Using only the entries below, output the lines starting at the one containing "Подготовка водителей" and ending at the one containing "allí son llevados", exactly and inclusive of both, omitting the pictures.

[Items listed in a dataset]
^^^^^^^^
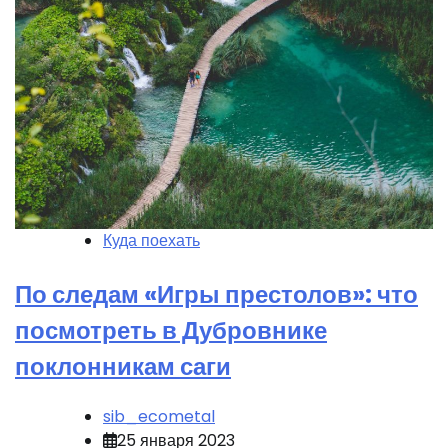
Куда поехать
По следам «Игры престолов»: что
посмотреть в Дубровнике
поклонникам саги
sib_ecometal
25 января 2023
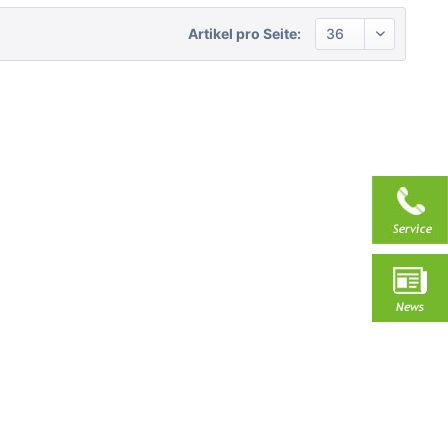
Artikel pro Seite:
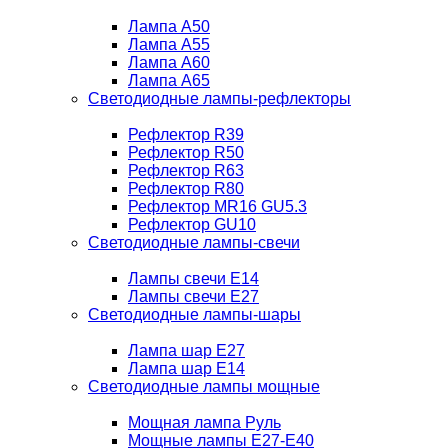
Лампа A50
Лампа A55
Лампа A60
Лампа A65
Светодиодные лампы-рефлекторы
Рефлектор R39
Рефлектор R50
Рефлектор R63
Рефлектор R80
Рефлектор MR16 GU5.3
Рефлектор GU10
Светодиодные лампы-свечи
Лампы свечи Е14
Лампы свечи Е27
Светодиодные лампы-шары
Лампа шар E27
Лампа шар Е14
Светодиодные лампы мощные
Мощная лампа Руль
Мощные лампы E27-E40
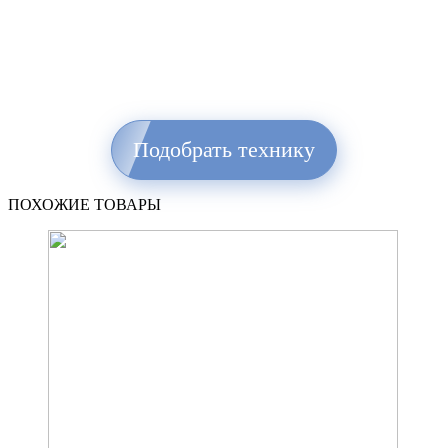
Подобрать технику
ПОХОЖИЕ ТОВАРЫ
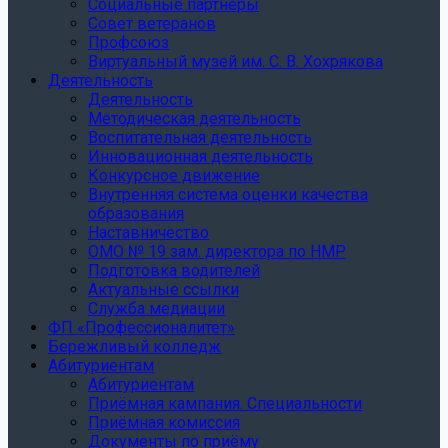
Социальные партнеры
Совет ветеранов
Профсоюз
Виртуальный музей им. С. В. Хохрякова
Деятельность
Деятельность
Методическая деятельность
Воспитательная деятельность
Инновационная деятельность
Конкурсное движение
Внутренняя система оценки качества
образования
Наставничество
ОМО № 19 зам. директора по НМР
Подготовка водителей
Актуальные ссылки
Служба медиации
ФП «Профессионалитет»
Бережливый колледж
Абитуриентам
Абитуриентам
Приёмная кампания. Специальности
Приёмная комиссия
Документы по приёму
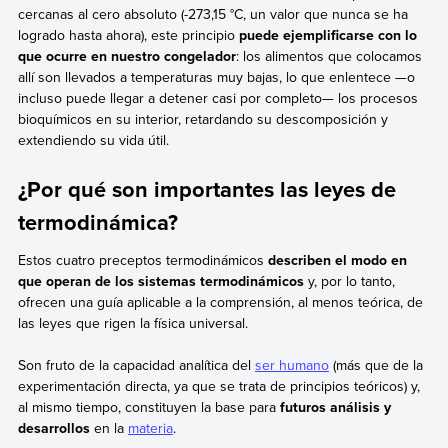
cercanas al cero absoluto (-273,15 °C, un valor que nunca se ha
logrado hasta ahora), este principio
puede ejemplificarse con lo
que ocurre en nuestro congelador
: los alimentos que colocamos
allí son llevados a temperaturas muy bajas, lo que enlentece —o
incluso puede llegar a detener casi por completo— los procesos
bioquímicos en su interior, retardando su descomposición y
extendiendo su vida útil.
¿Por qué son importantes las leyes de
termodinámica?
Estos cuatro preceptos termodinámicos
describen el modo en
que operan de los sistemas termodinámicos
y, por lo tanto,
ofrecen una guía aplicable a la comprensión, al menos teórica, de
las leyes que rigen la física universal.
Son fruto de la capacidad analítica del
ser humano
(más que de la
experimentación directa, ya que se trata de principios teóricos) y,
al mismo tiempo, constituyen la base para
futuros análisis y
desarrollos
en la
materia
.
^^^^^^^^
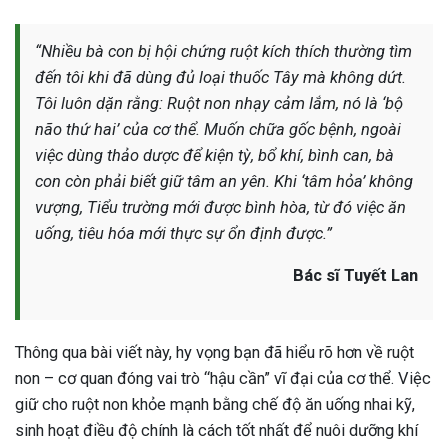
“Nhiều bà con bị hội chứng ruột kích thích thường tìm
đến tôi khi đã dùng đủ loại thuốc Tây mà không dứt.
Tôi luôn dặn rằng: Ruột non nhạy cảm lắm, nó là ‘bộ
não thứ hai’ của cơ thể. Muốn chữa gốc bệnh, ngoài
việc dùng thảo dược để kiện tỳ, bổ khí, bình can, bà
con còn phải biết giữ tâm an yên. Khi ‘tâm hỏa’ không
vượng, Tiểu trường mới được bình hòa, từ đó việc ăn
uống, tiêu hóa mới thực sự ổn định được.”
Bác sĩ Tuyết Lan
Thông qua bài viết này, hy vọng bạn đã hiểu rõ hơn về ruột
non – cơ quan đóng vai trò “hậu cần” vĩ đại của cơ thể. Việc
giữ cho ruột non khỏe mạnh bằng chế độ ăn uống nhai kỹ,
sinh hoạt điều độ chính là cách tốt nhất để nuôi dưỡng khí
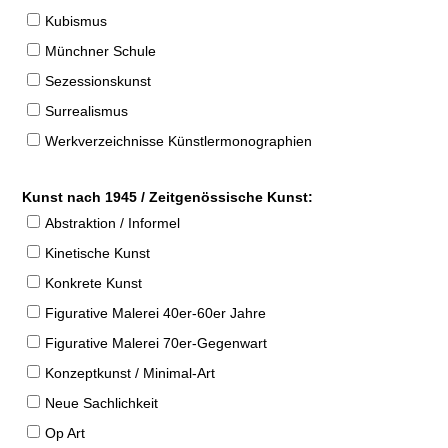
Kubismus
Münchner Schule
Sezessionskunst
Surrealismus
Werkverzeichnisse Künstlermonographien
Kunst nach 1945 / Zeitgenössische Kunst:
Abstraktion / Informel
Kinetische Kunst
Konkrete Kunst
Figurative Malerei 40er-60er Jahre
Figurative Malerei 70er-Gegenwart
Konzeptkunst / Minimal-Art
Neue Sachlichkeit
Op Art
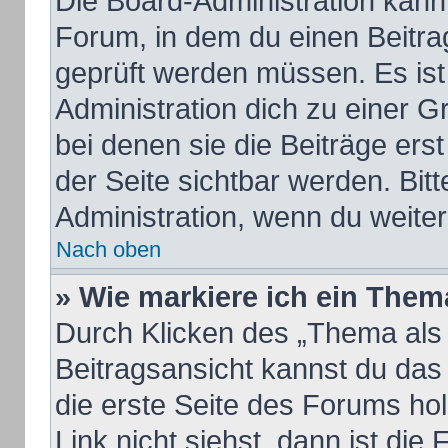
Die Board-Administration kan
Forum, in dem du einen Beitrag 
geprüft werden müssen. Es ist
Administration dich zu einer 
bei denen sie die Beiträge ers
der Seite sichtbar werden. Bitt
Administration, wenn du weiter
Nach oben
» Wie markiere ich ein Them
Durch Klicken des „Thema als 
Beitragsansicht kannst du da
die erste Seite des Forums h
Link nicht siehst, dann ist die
^^^^^^^^
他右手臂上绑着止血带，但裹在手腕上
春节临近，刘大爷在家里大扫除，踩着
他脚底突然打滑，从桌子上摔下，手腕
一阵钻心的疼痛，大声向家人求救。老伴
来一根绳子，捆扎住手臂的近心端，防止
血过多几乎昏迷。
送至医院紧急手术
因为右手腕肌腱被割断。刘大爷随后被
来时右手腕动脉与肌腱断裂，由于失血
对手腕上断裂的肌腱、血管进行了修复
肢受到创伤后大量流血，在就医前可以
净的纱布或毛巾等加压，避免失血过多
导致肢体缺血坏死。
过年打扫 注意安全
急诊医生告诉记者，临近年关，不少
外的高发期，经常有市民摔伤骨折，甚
^^^^^^^^
→ **YOUR RESPONSE**:
Подготовка водителей
Актуальные ссылки
Служба медиации
ФП «Профессионалитет»
Бережливый колледж
Абитуриентам
Абитуриентам
Приёмная кампания. Специальности
Приёмная комиссия
Документы по приёму
cercanas al cero absoluto (-273,15 °C, un valor que nunca se ha
logrado hasta ahora), este principio
puede ejemplificarse con lo
que ocurre en nuestro congelador
: los alimentos que colocamos
allí son llevados a temperaturas muy bajas, lo que enlentece —o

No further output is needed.